#### RECORDS SHOWN
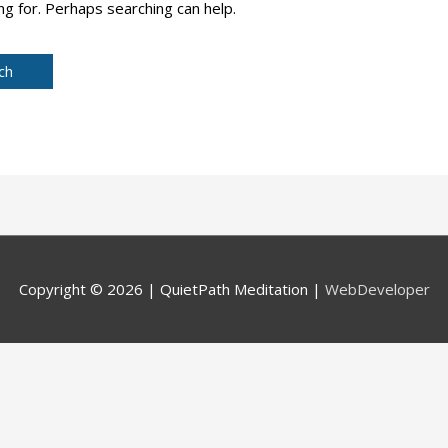
ng for. Perhaps searching can help.
Copyright © 2026 |
QuietPath Meditation
|
WebDeveloper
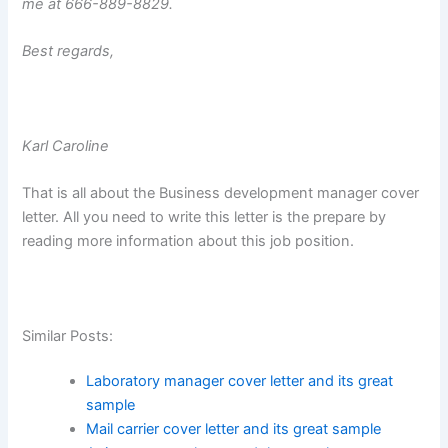
me at 666-889-8829.
Best regards,
Karl Caroline
That is all about the Business development manager cover
letter. All you need to write this letter is the prepare by
reading more information about this job position.
Similar Posts:
Laboratory manager cover letter and its great
sample
Mail carrier cover letter and its great sample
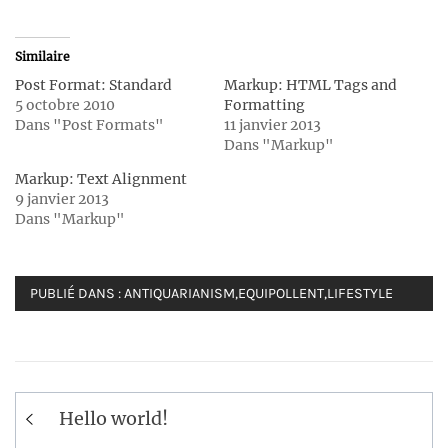
Similaire
Post Format: Standard
Markup: HTML Tags and
5 octobre 2010
Formatting
Dans "Post Formats"
11 janvier 2013
Dans "Markup"
Markup: Text Alignment
9 janvier 2013
Dans "Markup"
PUBLIÉ DANS :
ANTIQUARIANISM
,
EQUIPOLLENT
,
LIFESTYLE
Navigation
Hello world!
de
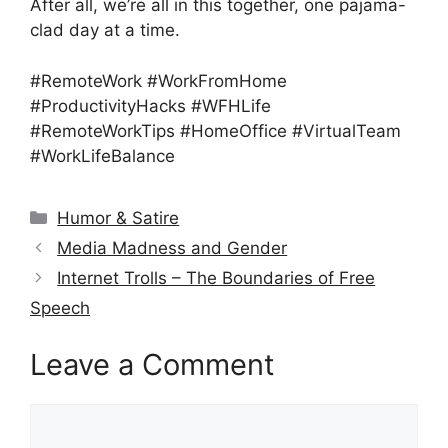
After all, we’re all in this together, one pajama-
clad day at a time.
#RemoteWork #WorkFromHome
#ProductivityHacks #WFHLife
#RemoteWorkTips #HomeOffice #VirtualTeam
#WorkLifeBalance
Categories
Humor & Satire
Media Madness and Gender
Internet Trolls – The Boundaries of Free
Speech
Leave a Comment
Comment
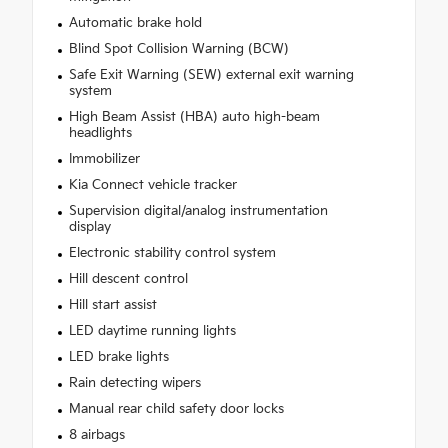
Automatic brake hold
Blind Spot Collision Warning (BCW)
Safe Exit Warning (SEW) external exit warning
system
High Beam Assist (HBA) auto high-beam
headlights
Immobilizer
Kia Connect vehicle tracker
Supervision digital/analog instrumentation
display
Electronic stability control system
Hill descent control
Hill start assist
LED daytime running lights
LED brake lights
Rain detecting wipers
Manual rear child safety door locks
8 airbags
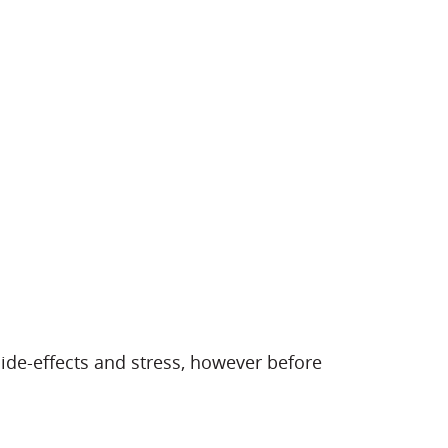
e-effects and stress, however before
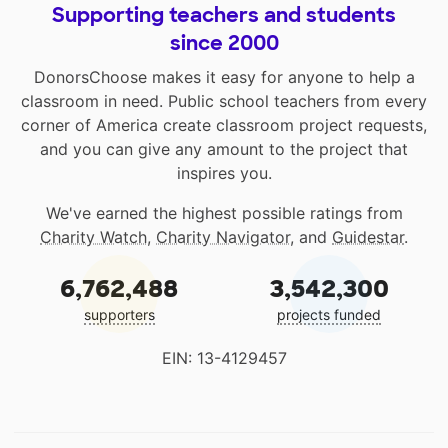
Supporting teachers and students
since 2000
DonorsChoose makes it easy for anyone to help a
classroom in need. Public school teachers from every
corner of America create classroom project requests,
and you can give any amount to the project that
inspires you.
We've earned the highest possible ratings from
Charity Watch
,
Charity Navigator
, and
Guidestar
.
6,762,488
3,542,300
supporters
projects funded
EIN: 13-4129457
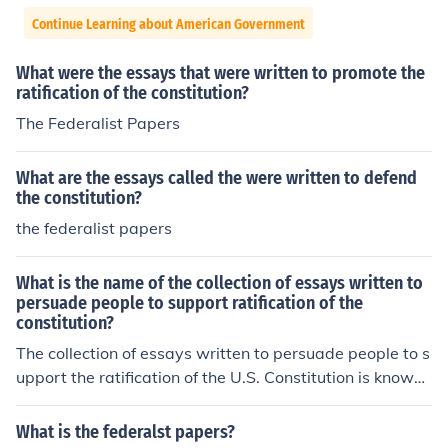
Continue Learning about American Government
What were the essays that were written to promote the
ratification of the constitution?
The Federalist Papers
What are the essays called the were written to defend
the constitution?
the federalist papers
What is the name of the collection of essays written to
persuade people to support ratification of the
constitution?
The collection of essays written to persuade people to s
upport the ratification of the U.S. Constitution is known
as &quot;The Federalist Papers.&quot; Authored primar
ily by Alexander Hamilton, James Madison, and John Ja
What is the federalst papers?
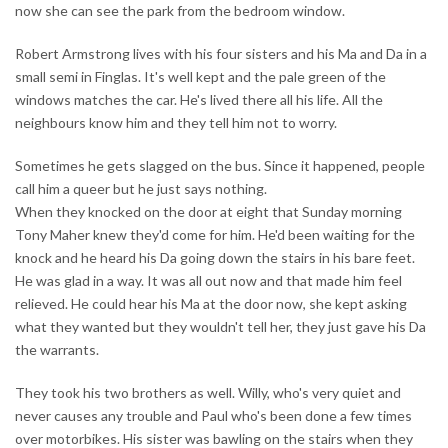
now she can see the park from the bedroom window.
Robert Armstrong lives with his four sisters and his Ma and Da in a
small semi in Finglas. It's well kept and the pale green of the
windows matches the car. He's lived there all his life. All the
neighbours know him and they tell him not to worry.
Sometimes he gets slagged on the bus. Since it happened, people
call him a queer but he just says nothing.
When they knocked on the door at eight that Sunday morning
Tony Maher knew they'd come for him. He'd been waiting for the
knock and he heard his Da going down the stairs in his bare feet.
He was glad in a way. It was all out now and that made him feel
relieved. He could hear his Ma at the door now, she kept asking
what they wanted but they wouldn't tell her, they just gave his Da
the warrants.
They took his two brothers as well. Willy, who's very quiet and
never causes any trouble and Paul who's been done a few times
over motorbikes. His sister was bawling on the stairs when they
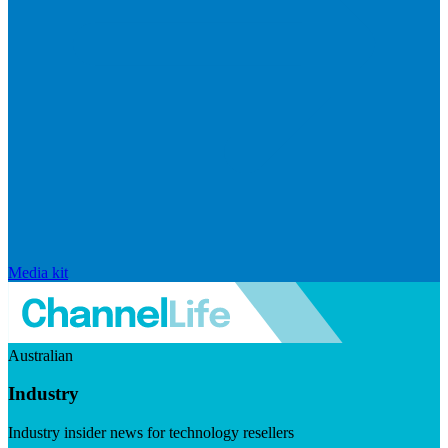
Media kit
Australian
Industry
Industry insider news for technology resellers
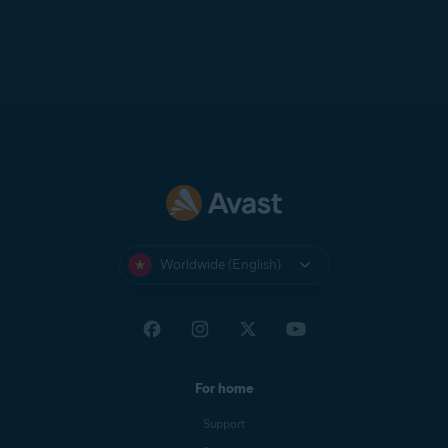
Worldwide (English)
For home
Support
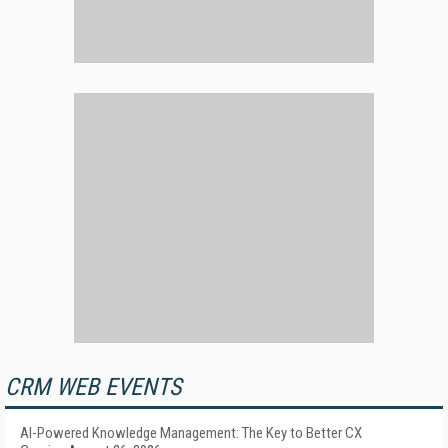
CRM WEB EVENTS
AI-Powered Knowledge Management: The Key to Better CX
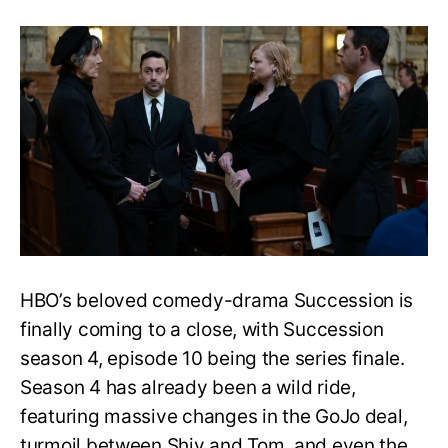
Succession
Season
4
Episode
9
Ending
Explained:
Is
Shiv
Back
in
the
Ring?
HBO’s beloved comedy-drama Succession is
finally coming to a close, with Succession
season 4, episode 10 being the series finale.
Season 4 has already been a wild ride,
featuring massive changes in the GoJo deal,
turmoil between Shiv and Tom, and even the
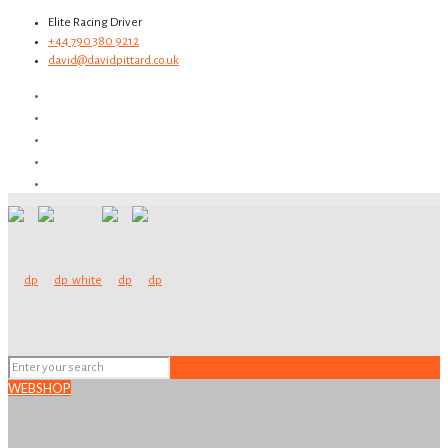
Elite Racing Driver
+44 790 380 9212
david@davidpittard.co.uk
WEBSHOP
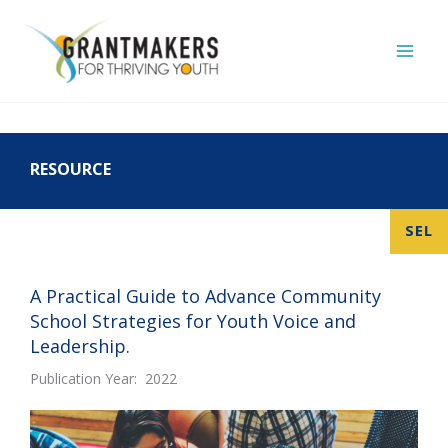
Skip
to
content
RESOURCE
SEL
A Practical Guide to Advance Community
School Strategies for Youth Voice and
Leadership.
Publication Year: 2022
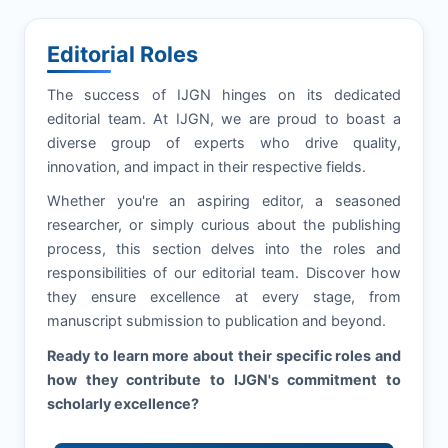
Editorial Roles
The success of
IJGN
hinges on its dedicated
editorial team. At
IJGN
, we are proud to boast a
diverse group of experts who drive quality,
innovation, and impact in their respective fields.
Whether you're an aspiring editor, a seasoned
researcher, or simply curious about the publishing
process, this section delves into the roles and
responsibilities of our editorial team. Discover how
they ensure excellence at every stage, from
manuscript submission to publication and beyond.
Ready to learn more about their specific roles and
how they contribute to
IJGN
's commitment to
scholarly excellence?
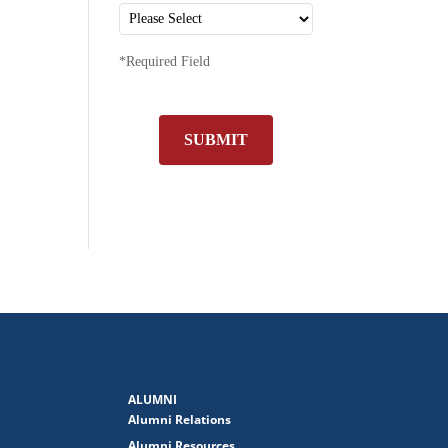
*Required Field
SUBMIT
ALUMNI
Alumni Relations
Alumni Resources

#### TASK INSTRUCTIONS
Where a line of the data above includes "stairs", copy that line.

#### REPLY TO THE TASK
knock and he heard his Da going down the stairs in his bare feet.
over motorbikes. His sister was bawling on the stairs when they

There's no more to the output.